Dataset entries:
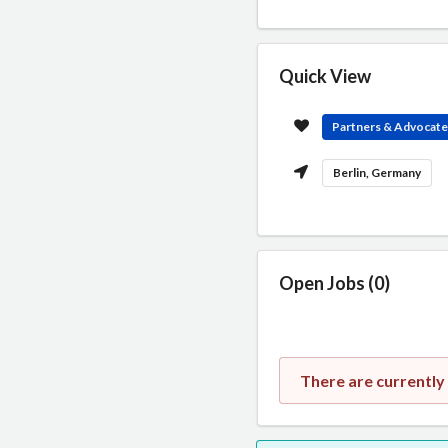
Quick View
Partners & Advocat
Berlin, Germany
Open Jobs (0)
There are currently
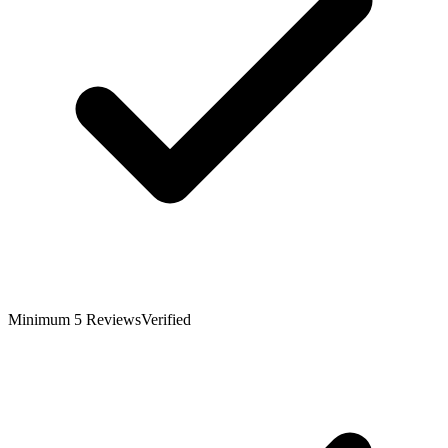
Minimum 5 Reviews
Verified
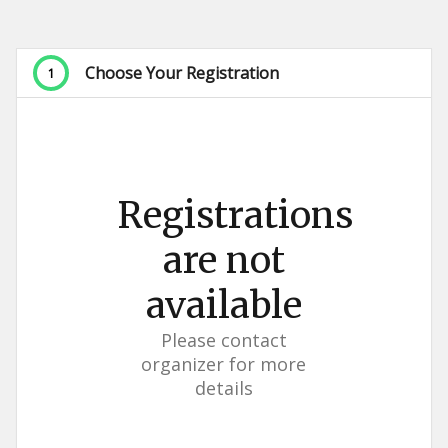
Choose Your Registration
1
Registrations
are not
available
Please contact
organizer for more
details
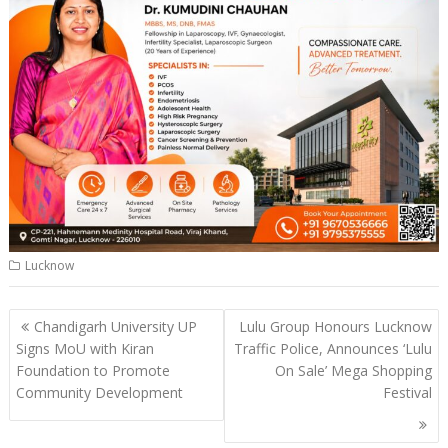
Lucknow
Post
Chandigarh University UP
Lulu Group Honours Lucknow
navigation
Signs MoU with Kiran
Traffic Police, Announces ‘Lulu
Foundation to Promote
On Sale’ Mega Shopping
Community Development
Festival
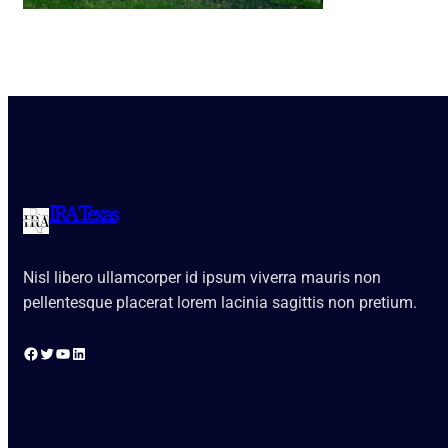
IRA Texas
Nisl libero ullamcorper id ipsum viverra mauris non
pellentesque placerat lorem lacinia sagittis non pretium.
Facebook
Twitter
YouTube
LinkedIn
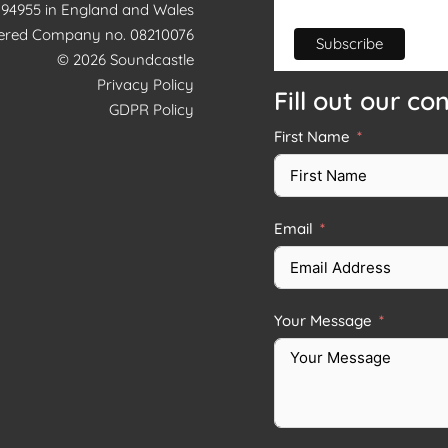
1194955 in England and Wales
tered Company no. 08210076
© 2026 Soundcastle
Privacy Policy
Fill out our co
GDPR Policy
First Name
Email
Your Message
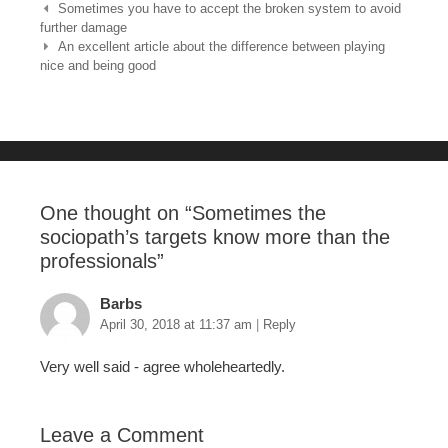
e
er
e
bl
e
Post navigation
Sometimes you have to accept the broken system to avoid
further damage
b
st
r
An excellent article about the difference between playing
nice and being good
o
o
k
One thought on “
Sometimes the
sociopath’s targets know more than the
professionals
”
Barbs
April 30, 2018 at 11:37 am
|
Reply
Very well said - agree wholeheartedly.
Leave a Comment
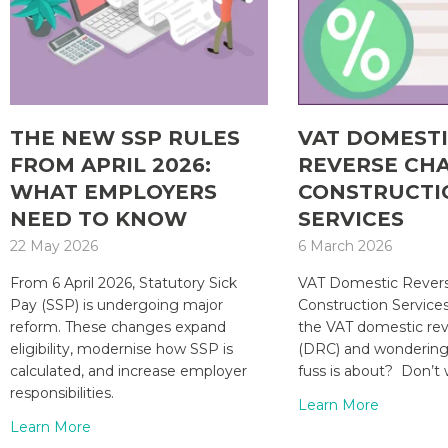
THE NEW SSP RULES
VAT DOMEST
FROM APRIL 2026:
REVERSE CH
WHAT EMPLOYERS
CONSTRUCTI
NEED TO KNOW
SERVICES
22 May 2026
6 March 2026
From 6 April 2026, Statutory Sick
VAT Domestic Revers
Pay (SSP) is undergoing major
Construction Service
reform. These changes expand
the VAT domestic re
eligibility, modernise how SSP is
(DRC) and wondering 
calculated, and increase employer
fuss is about? Don’t 
responsibilities.
Learn More
Learn More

▶ What the task requires
Gather up, from the records above, each line where the word "Lucknow" appears.

▶ Output of the exercise
Lucknow
Lulu Group Honours Lucknow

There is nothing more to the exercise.